Unfortunately, that isn’t really a useful method of optimization. Different devices run at different speeds, and people have different needs for framerate to have it feel “smooth”, where 55-60 is typically thought of for the vast majority of people as a minimum. You don’t want to be running on the ragged edge of playability, but rather have your game be as performant as possible (within reason) for its given visuals/etc. and have it run with objective numbers achieved, not “it looks good to me” as your guideline. This is especially important for minimum framerates, such as when a ton of effects are going off during an intensive scene in your game, where people will notice a large drop more acutely. I’d say you can have some wiggle room on the minimums, but it should still be pretty high, with the average being as close to 50-60+ as possible on your targetted device(s).
The only true measure of “it’s good enough” is by testing on minimal devices. Before the conversion to digital (recently, I might add), all movies at the cinema ran at a constant 24fps. It’s all about how you present it, and how it feels.
Almost all movies STILL run at 24 FPS and there’s a very specific reason that works. For one, your reaction time isn’t dependent on framerate in movies.
Then if your game is not a twitch game, it does not matter - correct? A turn based RPG. A point and click adventure. A strategy game. Hidden objects. etc.
If what you are saying is in essence “reaction time is what matters”, then there are many things besides frame rate that can affect it, and the argument should not be “you should run at 60 fps”, but “Controls should respond promptly” (etc).
Normal film applies a motion blur between frames, and is a consistent 24 frames with even spacing between each one. A computer/mobile device has different frametimes, no motion blur, and is being interactively controlled where people are more critical of motion. Apples and oranges :).
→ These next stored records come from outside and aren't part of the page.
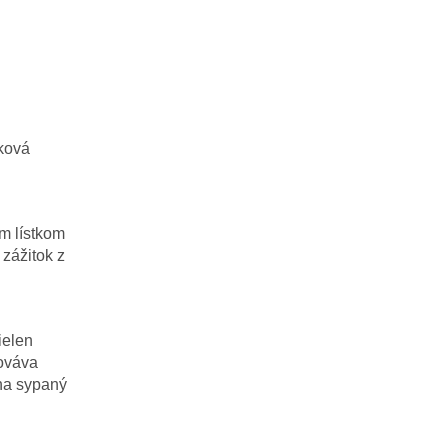
lková
m lístkom
 zážitok z
ielen
hováva
 na sypaný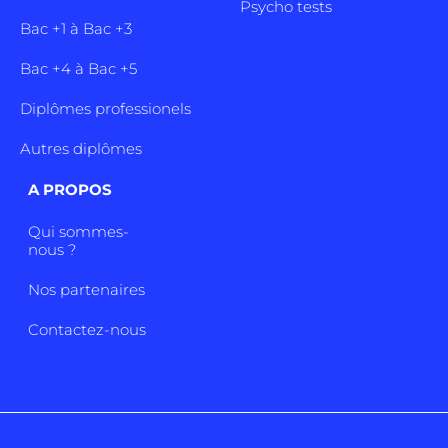
Psycho tests
Bac +1 à Bac +3
Bac +4 à Bac +5
Diplômes professionels
Autres diplômes
A PROPOS
Qui sommes-
nous ?
Nos partenaires
Contactez-nous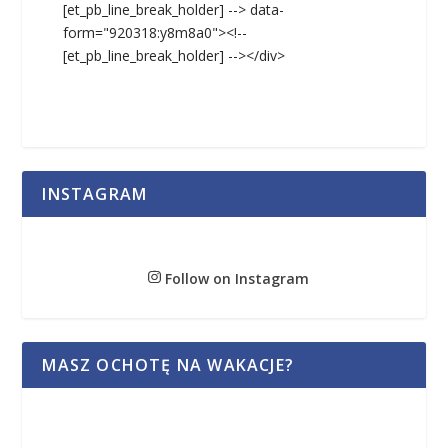
[et_pb_line_break_holder] --> data-
form="920318:y8m8a0"><!--
[et_pb_line_break_holder] --></div>
INSTAGRAM
Follow on Instagram
MASZ OCHOTĘ NA WAKACJE?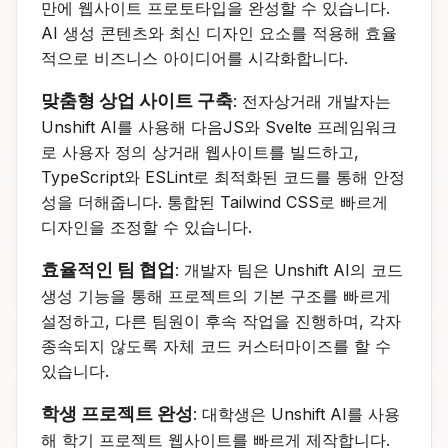
만에 웹사이트 프로토타입을 완성할 수 있습니다.
AI 생성 콘텐츠와 최신 디자인 요소를 적용해 효율
적으로 비즈니스 아이디어를 시각화합니다.
맞춤형 상업 사이트 구축
: 전자상거래 개발자는
Unshift AI를 사용해 다음JS와 Svelte 프레임워크
로 사용자 정의 상거래 웹사이트를 빌드하고,
TypeScript와 ESLint로 최적화된 코드를 통해 안정
성을 더해줍니다. 통합된 Tailwind CSS로 빠르게
디자인을 조정할 수 있습니다.
효율적인 팀 협업
: 개발자 팀은 Unshift AI의 코드
생성 기능을 통해 프로젝트의 기본 구조를 빠르게
설정하고, 다른 팀원이 후속 작업을 진행하며, 각자
종속되지 않도록 자체 코드 커스터마이즈를 할 수
있습니다.
학생 프로젝트 완성
: 대학생은 Unshift AI를 사용
해 학기 프로젝트 웹사이트를 빠르게 제작합니다.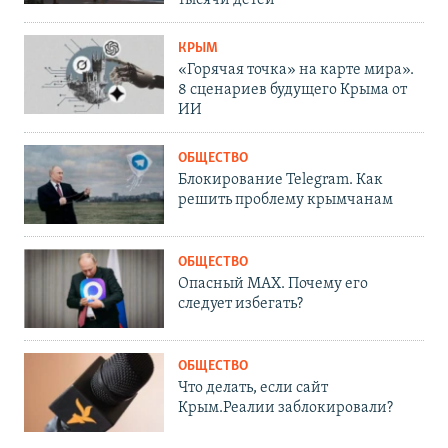
тысячи детей
КРЫМ
«Горячая точка» на карте мира».
8 сценариев будущего Крыма от
ИИ
ОБЩЕСТВО
Блокирование Telegram. Как
решить проблему крымчанам
ОБЩЕСТВО
Опасный MAX. Почему его
следует избегать?
ОБЩЕСТВО
Что делать, если сайт
Крым.Реалии заблокировали?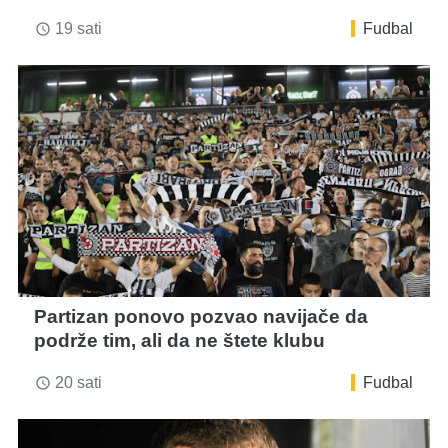
19 sati
Fudbal
access_time
Partizan ponovo pozvao navijače da
podrže tim, ali da ne štete klubu
20 sati
Fudbal
access_time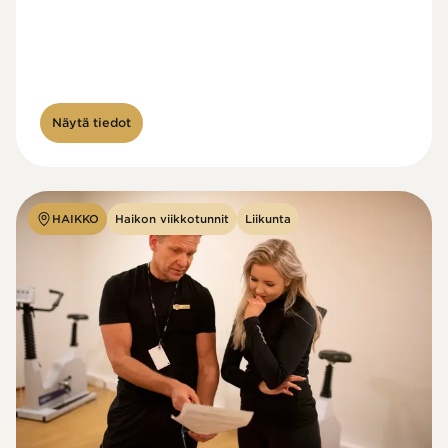
Näytä tiedot
HAIKKO
Haikon viikkotunnit
Liikunta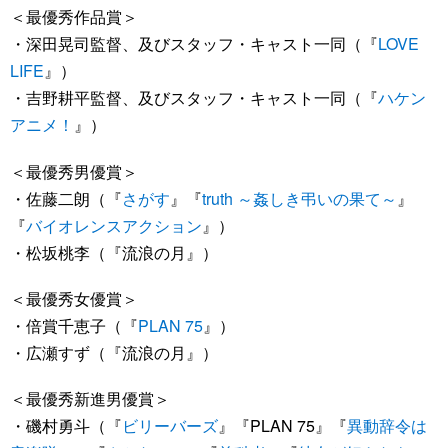
＜最優秀作品賞＞
・深田晃司監督、及びスタッフ・キャスト一同（『
LOVE
LIFE
』）
・吉野耕平監督、及びスタッフ・キャスト一同（『
ハケン
アニメ！
』）
＜最優秀男優賞＞
・佐藤二朗（『
さがす
』『
truth ～姦しき弔いの果て～
』
『
バイオレンスアクション
』）
・松坂桃李（『流浪の月』）
＜最優秀女優賞＞
・倍賞千恵子（『
PLAN 75
』）
・広瀬すず（『流浪の月』）
＜最優秀新進男優賞＞
・磯村勇斗（『
ビリーバーズ
』『PLAN 75』『
異動辞令は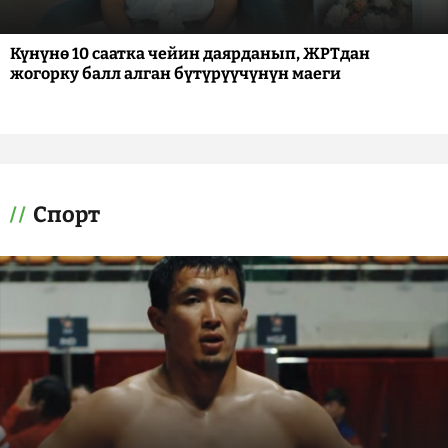
Күнүнө 10 саатка чейин даярданып, ЖРТдан
жогорку балл алган бүтүрүүчүнүн маеги
Спорт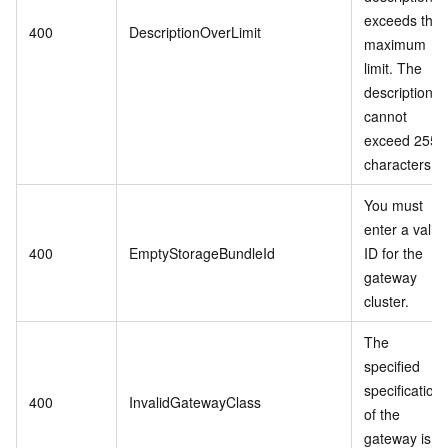
exceeds the
400
DescriptionOverLimit
maximum
limit. The
description
cannot
exceed 255
characters.
You must
enter a valid
400
EmptyStorageBundleId
ID for the
gateway
cluster.
The
specified
specification
400
InvalidGatewayClass
of the
gateway is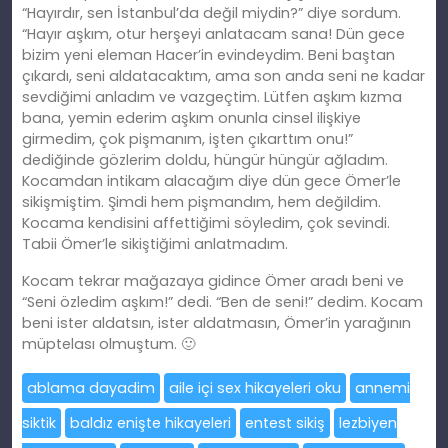
“Hayırdır, sen İstanbul’da değil miydin?” diye sordum.
“Hayır aşkım, otur herşeyi anlatacam sana! Dün gece
bizim yeni eleman Hacer’in evindeydim. Beni baştan
çıkardı, seni aldatacaktım, ama son anda seni ne kadar
sevdiğimi anladım ve vazgeçtim. Lütfen aşkım kızma
bana, yemin ederim aşkım onunla cinsel ilişkiye
girmedim, çok pişmanım, işten çıkarttım onu!”
dediğinde gözlerim doldu, hüngür hüngür ağladım.
Kocamdan intikam alacağım diye dün gece Ömer’le
sikişmiş
tim
. Şimdi hem pişmandım, hem
değildim
.
Kocama kendisini affettiğimi söyledim, çok sevindi.
Tabii Ömer’le sikiştiğimi anlatmadım.
Kocam tekrar mağazaya gidince Ömer aradı beni ve
“Seni
özledim
aşkım!” dedi. “Ben de seni!” dedim. Kocam
beni ister aldatsın, ister aldatmasın, Ömer’in yarağının
müptelası olmuştum. 🙂
ablama dayadim
aile içi sex hikayeleri oku
annemi
siktik
baldız enişte hikayeleri
entest sikiş
lezbiyen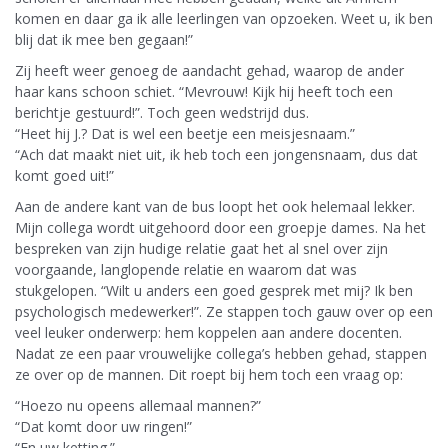
komen en daar ga ik alle leerlingen van opzoeken. Weet u, ik ben
blij dat ik mee ben gegaan!”
Zij heeft weer genoeg de aandacht gehad, waarop de ander
haar kans schoon schiet. “Mevrouw! Kijk hij heeft toch een
berichtje gestuurd!”. Toch geen wedstrijd dus.
“Heet hij J.? Dat is wel een beetje een meisjesnaam.”
“Ach dat maakt niet uit, ik heb toch een jongensnaam, dus dat
komt goed uit!”
Aan de andere kant van de bus loopt het ook helemaal lekker.
Mijn collega wordt uitgehoord door een groepje dames. Na het
bespreken van zijn hudige relatie gaat het al snel over zijn
voorgaande, langlopende relatie en waarom dat was
stukgelopen. “Wilt u anders een goed gesprek met mij? Ik ben
psychologisch medewerker!”. Ze stappen toch gauw over op een
veel leuker onderwerp: hem koppelen aan andere docenten.
Nadat ze een paar vrouwelijke collega’s hebben gehad, stappen
ze over op de mannen. Dit roept bij hem toch een vraag op:
“Hoezo nu opeens allemaal mannen?”
“Dat komt door uw ringen!”
“En uw ketting.”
Except reaction time is a HUGE limiting factor. Bringing down the potential time where you can react from 1/60 of a second down to 1/30 or 1/24 is a huge deal.
I don’t mean to be snarky or anything, but just to prompt some thinking here: go ask on a hardware forum how people like an extra 100ms input lag on their monitors. Or how they would love running games at 20fps. You’re in for a culture shock with the people games are being sold to if you actually think what you’re saying.
This is true, as well, for any game involving non-turn-based input it is a big deal.
I’d be pretty hung up on it, as when I play games, the least bit of lag and I don’t care for it. I notice lag quite a bit, and I’m pretty sure that’s how a lot of gamers feel. I’d worry if your FPS was low, I agree with Hippocoder, if it drops below 30 FPS, you better be checking it.
Compare the downwards movement of 30 fps to 60fps. At 33 I’m getting on a bit, the eyes aren’t quite what they used to be, but I can still see a clear difference.
There’s also the input/response time side of things which people have touched on.
And no, you don’t have to press a button 24x a seconds and that entire argument is fundamentally flawed because it has nothing to do with perceiving an image and reacting to the situation, something that is very much important in games that operating in any state other than turn based.
Actually, it’s 41.6ms, and if you miss one frame due to the low framerate, double that and you’re close to what I was mentioning as a ballpark ;). You don’t need to hit a button 24x in a second for it to matter, in fact that doesn’t have anything to do with the discussion. 30fps is easily told apart from 60fps, and on 120hz monitors 120fps is easily told apart from 60fps. However, most people find 50-60fps acceptable. Your knowledge is very out of date about motion… here’s a commonly-linked FAQ that may help clear things up for you: http://www.100fps.com/how_many_frames_can_humans_see.htm
Just to note, airforce pilots with specialized equipment are and have been able to tell apart a 1/200th of a second blip, position and shape, on a screen. However, for the average person, see my above paragraph about what practically matters for gaming.